When it comes to tailoring, Hoi An has a reputation for being a mecca for some of the best and most affordable tailors in the world. You can easily get a tailor-made suits or dress within 24 hours. Visit shops like Sam Ao Dai, Hung An Cloth Shop, Sewing Bee Tailors or BeBe Tailors. But if you’re not in a hurry, take it easy for alterations. For bespoke clothing, go to Yaly Couture, Kimmy Tailor or A Dong Silk.
A biker’s paradise
Whether you prefer to pedal around on a bicycle or zip off on a Vespa, Hoi An’s wide open country roads are ideal for exploring on two wheels. Most hotels offer bike rentals.
It’s easy to gently bike through the Old Town, or you can cycle over to Cam Nam Village, the island just to the south across the river, for a glance at rural life.
For more adventure, a Vespa tour might be the best option. On the back of a restored 1960s-era Italian scooter, cross Thu Bon River, over a rickety bamboo bridge, across rice paddies where water buffalos eating grass on the meadow.
A variety of excursions
And if you are tired of Hoi An’s charms and grace? In that unlikely scenario, there are lots of excursions around the region.

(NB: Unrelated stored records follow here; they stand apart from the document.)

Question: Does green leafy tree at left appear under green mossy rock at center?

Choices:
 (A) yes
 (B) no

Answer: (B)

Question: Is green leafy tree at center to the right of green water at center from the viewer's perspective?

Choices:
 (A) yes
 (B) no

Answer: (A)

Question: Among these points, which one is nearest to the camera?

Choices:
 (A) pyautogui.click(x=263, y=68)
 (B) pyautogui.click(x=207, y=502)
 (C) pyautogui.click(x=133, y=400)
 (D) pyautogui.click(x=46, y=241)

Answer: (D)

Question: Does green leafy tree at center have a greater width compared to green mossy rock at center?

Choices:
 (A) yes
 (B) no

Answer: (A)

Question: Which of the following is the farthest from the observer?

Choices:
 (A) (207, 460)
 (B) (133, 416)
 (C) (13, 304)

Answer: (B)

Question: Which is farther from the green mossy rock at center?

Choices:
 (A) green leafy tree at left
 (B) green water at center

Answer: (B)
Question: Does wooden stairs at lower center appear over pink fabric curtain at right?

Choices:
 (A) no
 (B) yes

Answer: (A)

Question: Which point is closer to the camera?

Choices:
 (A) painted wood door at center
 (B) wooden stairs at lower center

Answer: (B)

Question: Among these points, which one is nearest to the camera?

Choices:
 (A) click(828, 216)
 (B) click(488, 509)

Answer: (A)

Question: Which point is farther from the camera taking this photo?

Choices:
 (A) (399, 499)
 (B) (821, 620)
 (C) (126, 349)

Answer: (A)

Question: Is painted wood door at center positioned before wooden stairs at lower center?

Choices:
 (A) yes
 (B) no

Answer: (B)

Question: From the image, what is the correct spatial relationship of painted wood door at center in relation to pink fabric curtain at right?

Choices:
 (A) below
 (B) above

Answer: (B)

Only 30 km from Hoi An, Da Nang with the Marble Mountains, Ba Na Hills, the famous Golden Bridge deserves a full day touring around. Or take a 2-hour drive more north will take you to Hue, the imperial capital set on the picturesque Perfume River. Spend at least one day to explore major sites such as the ancient citadels, tombs of the emperors of the Nguyen Dynasty, pagodas and local cuisines.

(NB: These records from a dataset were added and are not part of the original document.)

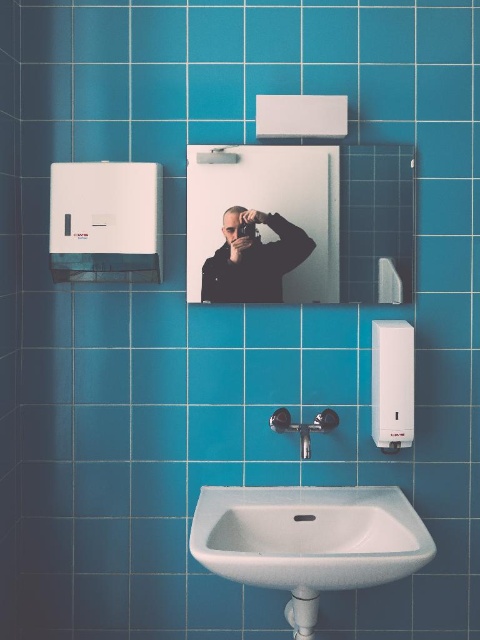 Question: Does clear glass mirror at upper center have a smaller size compared to black matte jacket at center?

Choices:
 (A) yes
 (B) no

Answer: (B)

Question: Estimate the real-world distances between objects in this image. Which object is closer to the clear glass mirror at upper center?

Choices:
 (A) black matte jacket at center
 (B) white ceramic sink at center

Answer: (A)

Question: Is black matte jacket at center smaller than satin nickel faucet at center?

Choices:
 (A) yes
 (B) no

Answer: (A)

Question: Which object is positioned closest to the black matte jacket at center?

Choices:
 (A) white ceramic sink at center
 (B) clear glass mirror at upper center

Answer: (B)

Question: Can you confirm if clear glass mirror at upper center is positioned to the right of satin nickel faucet at center?

Choices:
 (A) no
 (B) yes

Answer: (A)

Question: Which of the following is the farthest from the observer?

Choices:
 (A) (265, 264)
 (B) (236, 536)

Answer: (A) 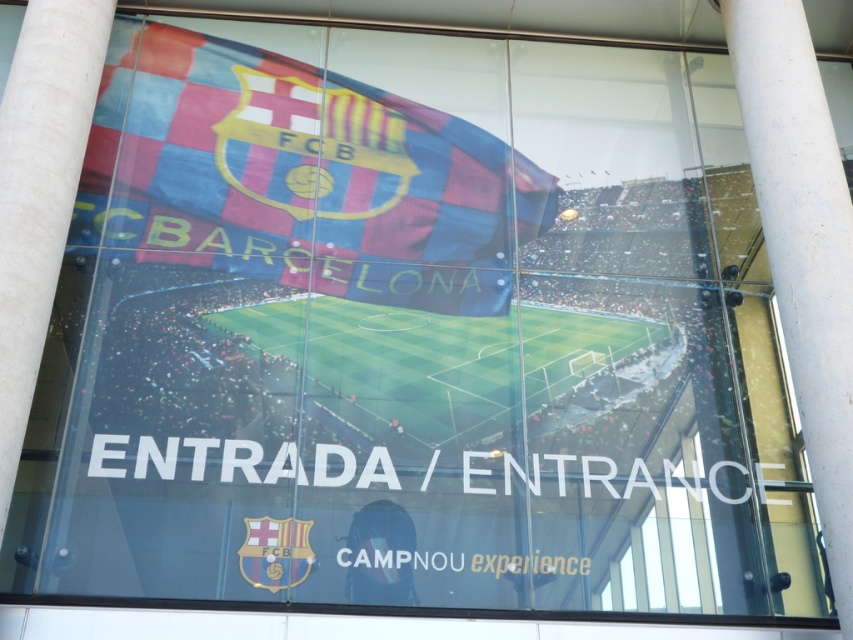 Question: Is polyester flag at center above transparent glass window at center?

Choices:
 (A) yes
 (B) no

Answer: (A)

Question: Which point is farther from the camera taking this photo?

Choices:
 (A) coord(849,422)
 (B) coord(508,172)
 (C) coord(646,568)

Answer: (B)

Question: Which object is farther from the camera taking this photo?

Choices:
 (A) white glossy pillar at right
 (B) polyester flag at center
 (C) transparent glass window at center

Answer: (B)

Question: Which point is farther from the camera taking this photo?

Choices:
 (A) (769, 0)
 (B) (671, 508)

Answer: (A)

Question: Where is white glossy pillar at right located in relation to transparent glass window at center in the image?

Choices:
 (A) below
 (B) above

Answer: (B)

Question: Is polyester flag at center thinner than white glossy pillar at right?

Choices:
 (A) yes
 (B) no

Answer: (B) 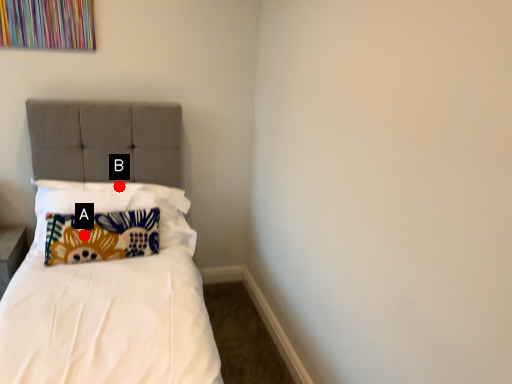 Question: Two points are circled on the image, labeled by A and B beside each circle. Which of the following is the farthest from the observer?

Choices:
 (A) A is further
 (B) B is further

Answer: (B) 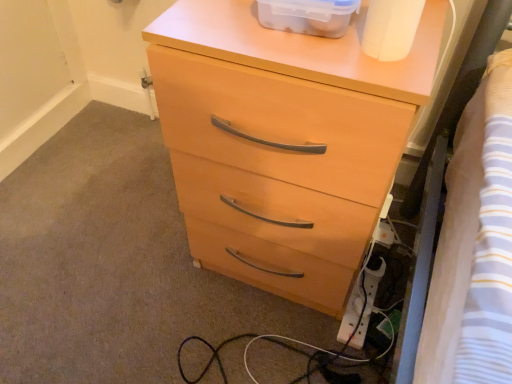 Where is `vacant area that lies in front of translucent plastic container at upper center`? The width and height of the screenshot is (512, 384). vacant area that lies in front of translucent plastic container at upper center is located at coordinates (324, 62).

Located about 40 km from Hoi An to the west, My Son Sanctuary is a cluster of abandoned and partially ruined Hindu temples in Vietnam, constructed between the 4th and the 14th century by the kings of Champa. The temple complex, dedicated to the worship of the god Shiva, is regarded one of the foremost Hindu temple complexes in Southeast Asia and often compared with other historical temple complexes in Southeast Asia, such as Angkor Wat of Cambodia, Bagan of Myanmar and Ayutthaya of Thailand.